Por Leonel Puente Colin - 27 de Enero, 2009, 20:06, Categoría: El Camino del Retorno

(Anoche) A pesar del cansancio y del dolor, antes de dormir me puse a pulsar las cuerdas de la guitarra que me prestó, con "V" de vuelta, mi estimado amigo, el Perro del Mal. No me puse a recordar notas ni nada por el estilo, no me puse a recordar ninguna canción específica o partitura: solamente me dediqué rasguear las cuerdas con la mano derecha: de arriba para abajo, de abajo para arriba. Con la mano izquierda, también realicé algunos ejercicios mecanotécnicos, que no he olvidado como se ejecutan ni como se llaman. Y así, 30 ó 40 minutos. Después, algo de ritmos básicos y burdos al voltear la guitarra boca abajo. Suaves golpecillos en distintas partes de la madera para "hacerla hablar" y conocer su voz.
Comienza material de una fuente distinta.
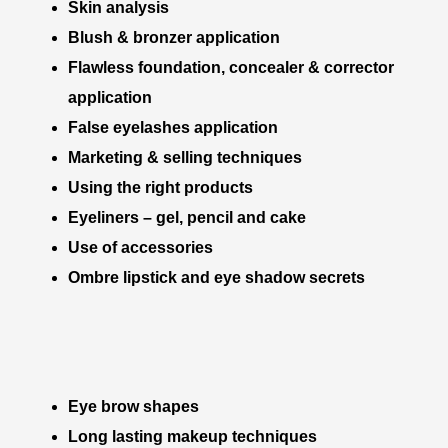
Skin analysis
Blush & bronzer application
Flawless foundation, concealer & corrector
application
False eyelashes application
Marketing & selling techniques
Using the right products
Eyeliners – gel, pencil and cake
Use of accessories
Ombre lipstick and eye shadow secrets
Eye brow shapes
Long lasting makeup techniques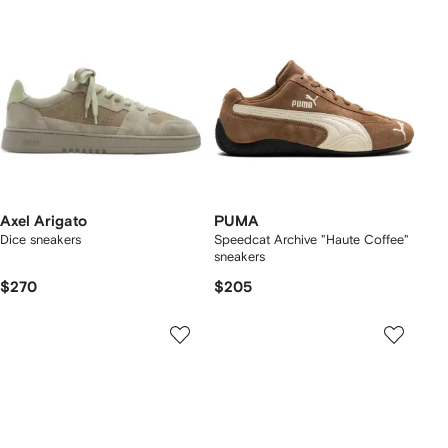
Axel Arigato
PUMA
Dice sneakers
Speedcat Archive "Haute Coffee"
sneakers
$270
$205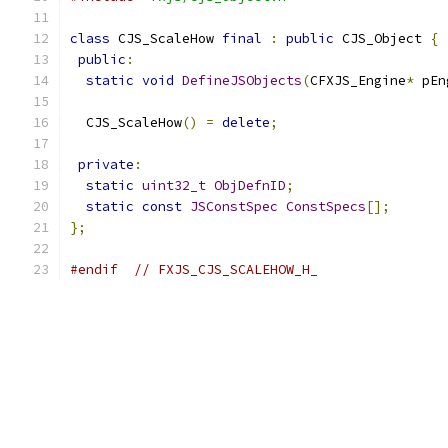
class
 CJS_ScaleHow 
final
:
public
 CJS_Object 
{
public
:
static
void
DefineJSObjects
(
CFXJS_Engine
*
 pEn
  CJS_ScaleHow
()
=
delete
;
private
:
static
uint32_t
ObjDefnID
;
static
const
JSConstSpec
ConstSpecs
[];
};
#endif
// FXJS_CJS_SCALEHOW_H_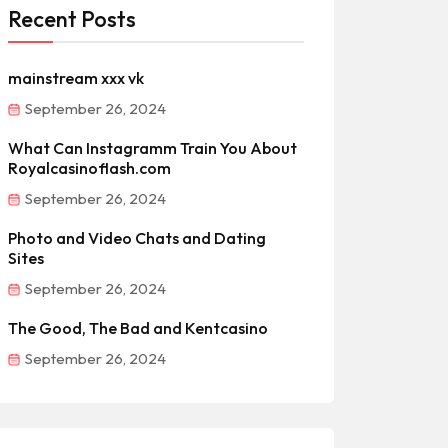
Recent Posts
mainstream xxx vk
September 26, 2024
What Can Instagramm Train You About
Royalcasinoflash.com
September 26, 2024
Photo and Video Chats and Dating
Sites
September 26, 2024
The Good, The Bad and Kentcasino
September 26, 2024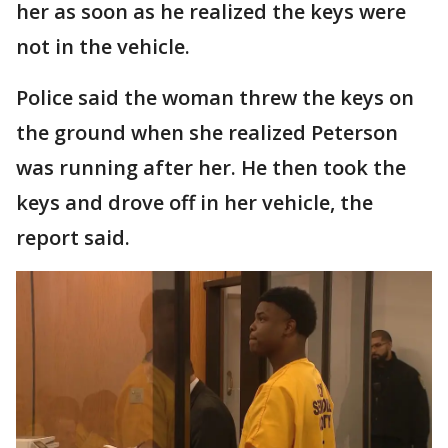
her as soon as he realized the keys were
not in the vehicle.
Police said the woman threw the keys on
the ground when she realized Peterson
was running after her. He then took the
keys and drove off in her vehicle, the
report said.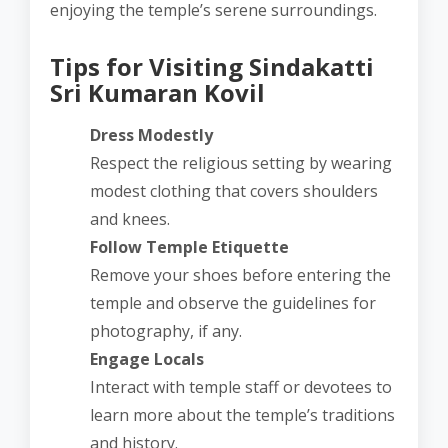
enjoying the temple’s serene surroundings.
Tips for Visiting Sindakatti
Sri Kumaran Kovil
Dress Modestly
Respect the religious setting by wearing
modest clothing that covers shoulders
and knees.
Follow Temple Etiquette
Remove your shoes before entering the
temple and observe the guidelines for
photography, if any.
Engage Locals
Interact with temple staff or devotees to
learn more about the temple’s traditions
and history.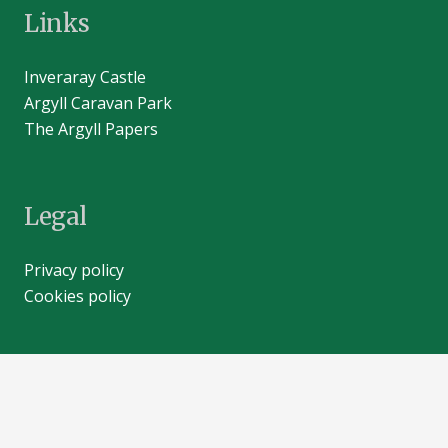
Links
Inveraray Castle
Argyll Caravan Park
The Argyll Papers
Legal
Privacy policy
Cookies policy
Contacts
info@inveraray-castle.com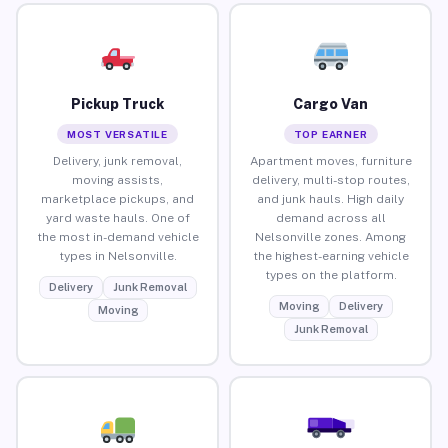
Pickup Truck
Cargo Van
MOST VERSATILE
TOP EARNER
Delivery, junk removal,
Apartment moves, furniture
moving assists,
delivery, multi-stop routes,
marketplace pickups, and
and junk hauls. High daily
yard waste hauls. One of
demand across all
the most in-demand vehicle
Nelsonville zones. Among
types in Nelsonville.
the highest-earning vehicle
types on the platform.
Delivery
Junk Removal
Moving
Delivery
Moving
Junk Removal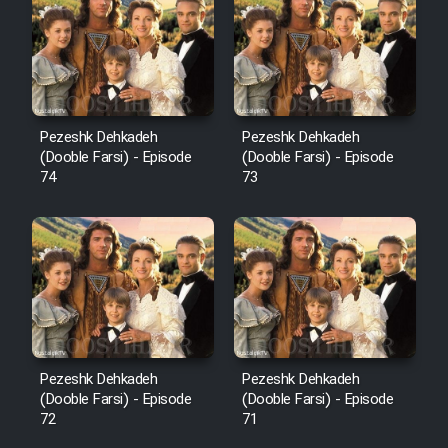
Pezeshk Dehkadeh
Pezeshk Dehkadeh
(Dooble Farsi) - Episode
(Dooble Farsi) - Episode
74
73
Pezeshk Dehkadeh
Pezeshk Dehkadeh
(Dooble Farsi) - Episode
(Dooble Farsi) - Episode
72
71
"Jugando con Música" se llamaba, si mal no recuerdo, lo que eran las primeras lecciones en la Nacional de Música. Algo así como el kinder, musicalmente hablando. Yo no tomé ese curso porque, al entrar a "Mascarones" (así se llama el edificio que albergaba dicha Escuela) ya tenía yo 7 años y poseía ciertas nociones (mi padre, previamente me había llevado al CLETA [Centro Libre de Experimentación Teatral y Artística], Sullivan #43, colonia San Rafael). Entré, entonces, directamente a Solfeo y Coros. Quería yo ser pianista, pero piano no había en casa y guitarra sí, luego entonces: guitarrista, pues, si se han de tener en cuenta las reflexiones de los personajes históricos, Napoleón Bonaparte decía lo siguiente: "hay que hacer lo mejor que se pueda con los recursos que se tengan".

Mi hermano sí tomó el curso para niños pequeños y, a veces, iba a verlo y recuerdo algunos ejercicios que hoy, y por el momento, me van a resultar más útiles que tener una partitura extraordinaria entre las manos.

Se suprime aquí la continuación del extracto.